**AIM OF THE TASK:** Lines to return, exactly: from the line with "Образование" to the line with "Juguete Pesa Go" in the entries below, both included.
%%
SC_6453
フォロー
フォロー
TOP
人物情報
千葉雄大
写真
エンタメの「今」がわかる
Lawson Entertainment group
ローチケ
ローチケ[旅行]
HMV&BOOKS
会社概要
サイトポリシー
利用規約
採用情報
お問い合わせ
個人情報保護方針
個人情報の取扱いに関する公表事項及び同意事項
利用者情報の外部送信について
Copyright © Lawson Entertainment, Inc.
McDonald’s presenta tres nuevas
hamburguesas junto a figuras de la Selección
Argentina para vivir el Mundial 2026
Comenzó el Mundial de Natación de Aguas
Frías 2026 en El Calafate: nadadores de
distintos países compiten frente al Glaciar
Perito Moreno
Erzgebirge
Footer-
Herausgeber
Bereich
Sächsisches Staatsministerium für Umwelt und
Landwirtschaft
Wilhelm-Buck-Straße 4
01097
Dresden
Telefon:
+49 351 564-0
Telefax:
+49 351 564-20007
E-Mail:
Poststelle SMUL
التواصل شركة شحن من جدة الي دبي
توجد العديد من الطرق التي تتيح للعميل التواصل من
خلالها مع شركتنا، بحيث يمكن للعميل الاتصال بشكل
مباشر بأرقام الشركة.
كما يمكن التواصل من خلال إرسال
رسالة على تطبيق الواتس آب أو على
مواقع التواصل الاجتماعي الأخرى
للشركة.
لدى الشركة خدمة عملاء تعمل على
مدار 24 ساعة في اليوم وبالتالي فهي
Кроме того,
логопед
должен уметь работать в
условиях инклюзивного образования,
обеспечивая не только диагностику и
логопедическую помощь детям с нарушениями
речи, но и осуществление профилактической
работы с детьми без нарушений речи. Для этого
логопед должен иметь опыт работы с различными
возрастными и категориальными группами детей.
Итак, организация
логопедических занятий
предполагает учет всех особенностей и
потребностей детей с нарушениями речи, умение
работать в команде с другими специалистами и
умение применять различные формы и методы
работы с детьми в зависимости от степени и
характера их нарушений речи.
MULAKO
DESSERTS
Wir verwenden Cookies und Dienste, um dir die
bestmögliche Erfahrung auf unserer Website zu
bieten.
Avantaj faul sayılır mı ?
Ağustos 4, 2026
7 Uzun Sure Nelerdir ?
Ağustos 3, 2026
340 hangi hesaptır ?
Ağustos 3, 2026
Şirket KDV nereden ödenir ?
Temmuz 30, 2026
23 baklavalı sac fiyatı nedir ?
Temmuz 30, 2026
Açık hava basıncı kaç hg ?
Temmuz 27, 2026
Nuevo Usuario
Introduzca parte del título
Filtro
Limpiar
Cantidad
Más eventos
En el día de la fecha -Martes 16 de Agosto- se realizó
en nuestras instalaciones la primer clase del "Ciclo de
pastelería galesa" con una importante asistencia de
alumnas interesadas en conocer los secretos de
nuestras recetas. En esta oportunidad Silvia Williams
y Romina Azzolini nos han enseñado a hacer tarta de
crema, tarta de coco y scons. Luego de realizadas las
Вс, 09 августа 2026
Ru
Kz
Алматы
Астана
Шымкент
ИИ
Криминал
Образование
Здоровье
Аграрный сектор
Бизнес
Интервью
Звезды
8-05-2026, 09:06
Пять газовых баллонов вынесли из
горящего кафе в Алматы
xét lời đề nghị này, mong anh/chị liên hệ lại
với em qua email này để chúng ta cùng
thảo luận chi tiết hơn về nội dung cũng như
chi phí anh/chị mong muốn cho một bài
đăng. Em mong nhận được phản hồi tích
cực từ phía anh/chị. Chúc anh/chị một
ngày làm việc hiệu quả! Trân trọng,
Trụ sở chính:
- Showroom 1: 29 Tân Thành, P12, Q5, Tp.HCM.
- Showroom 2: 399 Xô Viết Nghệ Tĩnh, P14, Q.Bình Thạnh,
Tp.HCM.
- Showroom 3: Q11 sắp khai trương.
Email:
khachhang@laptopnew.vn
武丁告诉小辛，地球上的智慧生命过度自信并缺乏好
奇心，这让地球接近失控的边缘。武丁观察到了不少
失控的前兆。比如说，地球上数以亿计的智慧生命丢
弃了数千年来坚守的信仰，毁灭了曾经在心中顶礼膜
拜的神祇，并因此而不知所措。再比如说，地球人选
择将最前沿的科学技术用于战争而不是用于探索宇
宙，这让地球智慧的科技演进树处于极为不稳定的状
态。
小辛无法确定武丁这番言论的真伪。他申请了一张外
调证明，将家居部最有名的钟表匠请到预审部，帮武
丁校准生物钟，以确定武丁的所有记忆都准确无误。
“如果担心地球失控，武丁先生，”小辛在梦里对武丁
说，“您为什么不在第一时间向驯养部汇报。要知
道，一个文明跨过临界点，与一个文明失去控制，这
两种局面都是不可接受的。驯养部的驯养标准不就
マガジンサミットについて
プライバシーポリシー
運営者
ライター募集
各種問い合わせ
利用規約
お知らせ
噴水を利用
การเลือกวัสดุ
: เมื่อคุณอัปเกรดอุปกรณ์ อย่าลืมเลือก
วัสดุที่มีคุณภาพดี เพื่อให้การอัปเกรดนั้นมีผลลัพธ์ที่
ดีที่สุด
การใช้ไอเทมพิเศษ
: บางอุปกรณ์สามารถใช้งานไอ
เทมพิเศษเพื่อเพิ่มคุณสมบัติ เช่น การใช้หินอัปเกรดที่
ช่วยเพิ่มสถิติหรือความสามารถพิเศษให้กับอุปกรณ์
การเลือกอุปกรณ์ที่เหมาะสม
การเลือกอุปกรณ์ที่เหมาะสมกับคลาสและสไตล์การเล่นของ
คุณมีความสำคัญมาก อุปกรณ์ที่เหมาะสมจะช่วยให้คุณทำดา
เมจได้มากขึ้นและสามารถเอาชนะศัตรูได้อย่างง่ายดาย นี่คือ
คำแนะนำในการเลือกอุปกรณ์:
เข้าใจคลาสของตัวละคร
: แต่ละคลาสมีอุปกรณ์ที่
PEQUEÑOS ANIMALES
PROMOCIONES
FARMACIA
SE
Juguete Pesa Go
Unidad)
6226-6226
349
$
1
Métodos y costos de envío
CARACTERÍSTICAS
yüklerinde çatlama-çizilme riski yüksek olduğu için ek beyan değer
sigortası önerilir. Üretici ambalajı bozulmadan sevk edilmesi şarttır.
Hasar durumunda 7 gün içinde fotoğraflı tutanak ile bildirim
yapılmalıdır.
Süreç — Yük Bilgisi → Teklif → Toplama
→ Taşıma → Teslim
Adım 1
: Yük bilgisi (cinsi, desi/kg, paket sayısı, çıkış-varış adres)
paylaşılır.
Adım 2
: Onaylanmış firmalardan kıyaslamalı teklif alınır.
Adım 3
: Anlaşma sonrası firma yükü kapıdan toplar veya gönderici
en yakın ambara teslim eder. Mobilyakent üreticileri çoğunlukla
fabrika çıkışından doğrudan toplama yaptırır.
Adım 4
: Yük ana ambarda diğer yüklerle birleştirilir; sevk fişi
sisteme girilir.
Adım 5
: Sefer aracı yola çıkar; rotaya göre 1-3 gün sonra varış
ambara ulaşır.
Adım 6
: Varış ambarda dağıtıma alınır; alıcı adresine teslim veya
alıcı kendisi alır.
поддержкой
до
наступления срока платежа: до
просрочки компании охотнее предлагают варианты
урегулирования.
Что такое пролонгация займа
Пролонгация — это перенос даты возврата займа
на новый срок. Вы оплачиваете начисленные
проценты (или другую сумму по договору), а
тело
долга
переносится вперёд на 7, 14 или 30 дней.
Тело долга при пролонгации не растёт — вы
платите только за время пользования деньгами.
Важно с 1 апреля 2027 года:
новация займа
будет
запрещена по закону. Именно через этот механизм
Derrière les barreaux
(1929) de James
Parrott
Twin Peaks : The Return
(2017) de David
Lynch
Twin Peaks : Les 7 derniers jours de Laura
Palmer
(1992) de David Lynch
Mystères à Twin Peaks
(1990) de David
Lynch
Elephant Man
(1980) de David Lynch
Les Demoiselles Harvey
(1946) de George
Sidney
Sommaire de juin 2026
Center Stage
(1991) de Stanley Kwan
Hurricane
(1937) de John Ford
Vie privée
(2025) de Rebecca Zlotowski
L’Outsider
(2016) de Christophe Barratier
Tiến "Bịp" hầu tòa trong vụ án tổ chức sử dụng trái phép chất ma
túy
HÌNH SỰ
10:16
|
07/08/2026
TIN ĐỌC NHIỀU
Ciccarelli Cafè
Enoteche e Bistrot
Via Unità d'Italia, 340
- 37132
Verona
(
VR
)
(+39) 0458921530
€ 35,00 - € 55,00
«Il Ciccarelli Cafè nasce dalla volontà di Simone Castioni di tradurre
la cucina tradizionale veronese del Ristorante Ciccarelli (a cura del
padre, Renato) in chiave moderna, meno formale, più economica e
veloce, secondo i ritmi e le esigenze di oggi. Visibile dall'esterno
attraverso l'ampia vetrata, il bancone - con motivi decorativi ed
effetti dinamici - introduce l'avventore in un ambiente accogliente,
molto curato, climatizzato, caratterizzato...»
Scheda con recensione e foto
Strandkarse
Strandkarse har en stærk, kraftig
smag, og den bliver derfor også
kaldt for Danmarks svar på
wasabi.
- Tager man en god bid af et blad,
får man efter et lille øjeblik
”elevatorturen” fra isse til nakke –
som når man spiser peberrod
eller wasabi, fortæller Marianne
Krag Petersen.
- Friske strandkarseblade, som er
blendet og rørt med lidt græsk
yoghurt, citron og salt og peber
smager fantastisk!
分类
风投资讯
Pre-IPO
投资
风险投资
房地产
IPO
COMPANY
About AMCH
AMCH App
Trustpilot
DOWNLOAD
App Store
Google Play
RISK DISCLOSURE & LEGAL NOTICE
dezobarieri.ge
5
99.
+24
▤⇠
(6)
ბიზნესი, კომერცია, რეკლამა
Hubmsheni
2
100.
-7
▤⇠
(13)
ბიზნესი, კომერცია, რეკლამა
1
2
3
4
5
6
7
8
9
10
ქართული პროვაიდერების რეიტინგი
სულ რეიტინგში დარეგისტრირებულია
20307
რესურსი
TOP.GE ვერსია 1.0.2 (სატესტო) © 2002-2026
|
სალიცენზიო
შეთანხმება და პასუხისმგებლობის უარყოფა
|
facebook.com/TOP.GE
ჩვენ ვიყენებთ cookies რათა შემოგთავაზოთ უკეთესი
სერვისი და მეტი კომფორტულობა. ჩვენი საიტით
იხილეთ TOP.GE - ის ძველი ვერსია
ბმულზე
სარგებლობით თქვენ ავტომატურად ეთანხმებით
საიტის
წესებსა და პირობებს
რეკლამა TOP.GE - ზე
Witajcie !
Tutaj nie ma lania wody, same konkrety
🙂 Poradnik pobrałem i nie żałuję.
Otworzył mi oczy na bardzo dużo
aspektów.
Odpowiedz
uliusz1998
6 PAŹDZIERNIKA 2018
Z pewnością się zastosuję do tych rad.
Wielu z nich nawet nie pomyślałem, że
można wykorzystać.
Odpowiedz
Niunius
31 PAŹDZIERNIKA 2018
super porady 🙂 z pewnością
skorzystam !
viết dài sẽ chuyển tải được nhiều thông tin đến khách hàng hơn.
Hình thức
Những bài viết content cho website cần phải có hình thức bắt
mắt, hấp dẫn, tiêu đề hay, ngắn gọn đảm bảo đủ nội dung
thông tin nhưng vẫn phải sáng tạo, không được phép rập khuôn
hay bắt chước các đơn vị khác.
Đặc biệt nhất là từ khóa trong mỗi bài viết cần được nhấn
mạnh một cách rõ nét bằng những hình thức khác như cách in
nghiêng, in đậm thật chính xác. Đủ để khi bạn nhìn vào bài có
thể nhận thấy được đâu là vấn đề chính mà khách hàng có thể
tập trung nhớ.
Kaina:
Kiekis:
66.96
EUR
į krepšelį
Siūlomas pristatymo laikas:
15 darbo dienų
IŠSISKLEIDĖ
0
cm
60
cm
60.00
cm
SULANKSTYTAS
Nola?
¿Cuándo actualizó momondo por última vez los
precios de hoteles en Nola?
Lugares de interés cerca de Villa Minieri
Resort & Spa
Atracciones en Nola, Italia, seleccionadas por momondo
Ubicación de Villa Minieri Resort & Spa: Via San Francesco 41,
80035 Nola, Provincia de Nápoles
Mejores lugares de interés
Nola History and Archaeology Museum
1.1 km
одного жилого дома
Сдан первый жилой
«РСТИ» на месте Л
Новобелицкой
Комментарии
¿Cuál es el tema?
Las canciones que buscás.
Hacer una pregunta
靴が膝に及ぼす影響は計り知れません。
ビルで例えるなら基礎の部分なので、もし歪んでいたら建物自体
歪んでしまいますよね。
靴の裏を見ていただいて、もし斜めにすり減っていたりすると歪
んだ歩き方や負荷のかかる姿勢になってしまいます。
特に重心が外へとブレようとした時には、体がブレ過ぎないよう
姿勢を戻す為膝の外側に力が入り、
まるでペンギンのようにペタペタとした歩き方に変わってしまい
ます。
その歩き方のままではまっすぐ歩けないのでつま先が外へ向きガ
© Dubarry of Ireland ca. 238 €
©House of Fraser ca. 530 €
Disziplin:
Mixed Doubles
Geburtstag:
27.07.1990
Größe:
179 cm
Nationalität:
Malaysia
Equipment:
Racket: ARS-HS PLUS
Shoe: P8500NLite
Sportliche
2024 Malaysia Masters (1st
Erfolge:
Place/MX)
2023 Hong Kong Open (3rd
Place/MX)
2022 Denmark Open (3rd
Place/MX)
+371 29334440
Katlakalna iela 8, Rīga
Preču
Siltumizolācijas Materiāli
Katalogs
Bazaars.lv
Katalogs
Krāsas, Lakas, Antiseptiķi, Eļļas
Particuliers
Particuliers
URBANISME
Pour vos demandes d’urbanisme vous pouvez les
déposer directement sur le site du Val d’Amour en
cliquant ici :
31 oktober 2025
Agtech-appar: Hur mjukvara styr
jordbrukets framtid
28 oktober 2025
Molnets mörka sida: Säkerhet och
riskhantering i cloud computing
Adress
%%
**ANSWER TO THE EXERCISE:**
Образование
Здоровье
Аграрный сектор
Бизнес
Интервью
Звезды
8-05-2026, 09:06
Пять газовых баллонов вынесли из
горящего кафе в Алматы
xét lời đề nghị này, mong anh/chị liên hệ lại
với em qua email này để chúng ta cùng
thảo luận chi tiết hơn về nội dung cũng như
chi phí anh/chị mong muốn cho một bài
đăng. Em mong nhận được phản hồi tích
cực từ phía anh/chị. Chúc anh/chị một
ngày làm việc hiệu quả! Trân trọng,
Trụ sở chính:
- Showroom 1: 29 Tân Thành, P12, Q5, Tp.HCM.
- Showroom 2: 399 Xô Viết Nghệ Tĩnh, P14, Q.Bình Thạnh,
Tp.HCM.
- Showroom 3: Q11 sắp khai trương.
Email:
khachhang@laptopnew.vn
武丁告诉小辛，地球上的智慧生命过度自信并缺乏好
奇心，这让地球接近失控的边缘。武丁观察到了不少
失控的前兆。比如说，地球上数以亿计的智慧生命丢
弃了数千年来坚守的信仰，毁灭了曾经在心中顶礼膜
拜的神祇，并因此而不知所措。再比如说，地球人选
择将最前沿的科学技术用于战争而不是用于探索宇
宙，这让地球智慧的科技演进树处于极为不稳定的状
态。
小辛无法确定武丁这番言论的真伪。他申请了一张外
调证明，将家居部最有名的钟表匠请到预审部，帮武
丁校准生物钟，以确定武丁的所有记忆都准确无误。
“如果担心地球失控，武丁先生，”小辛在梦里对武丁
说，“您为什么不在第一时间向驯养部汇报。要知
道，一个文明跨过临界点，与一个文明失去控制，这
两种局面都是不可接受的。驯养部的驯养标准不就
マガジンサミットについて
プライバシーポリシー
運営者
ライター募集
各種問い合わせ
利用規約
お知らせ
噴水を利用
การเลือกวัสดุ
: เมื่อคุณอัปเกรดอุปกรณ์ อย่าลืมเลือก
วัสดุที่มีคุณภาพดี เพื่อให้การอัปเกรดนั้นมีผลลัพธ์ที่
ดีที่สุด
การใช้ไอเทมพิเศษ
: บางอุปกรณ์สามารถใช้งานไอ
เทมพิเศษเพื่อเพิ่มคุณสมบัติ เช่น การใช้หินอัปเกรดที่
ช่วยเพิ่มสถิติหรือความสามารถพิเศษให้กับอุปกรณ์
การเลือกอุปกรณ์ที่เหมาะสม
การเลือกอุปกรณ์ที่เหมาะสมกับคลาสและสไตล์การเล่นของ
คุณมีความสำคัญมาก อุปกรณ์ที่เหมาะสมจะช่วยให้คุณทำดา
เมจได้มากขึ้นและสามารถเอาชนะศัตรูได้อย่างง่ายดาย นี่คือ
คำแนะนำในการเลือกอุปกรณ์:
เข้าใจคลาสของตัวละคร
: แต่ละคลาสมีอุปกรณ์ที่
PEQUEÑOS ANIMALES
PROMOCIONES
FARMACIA
SE
Juguete Pesa Go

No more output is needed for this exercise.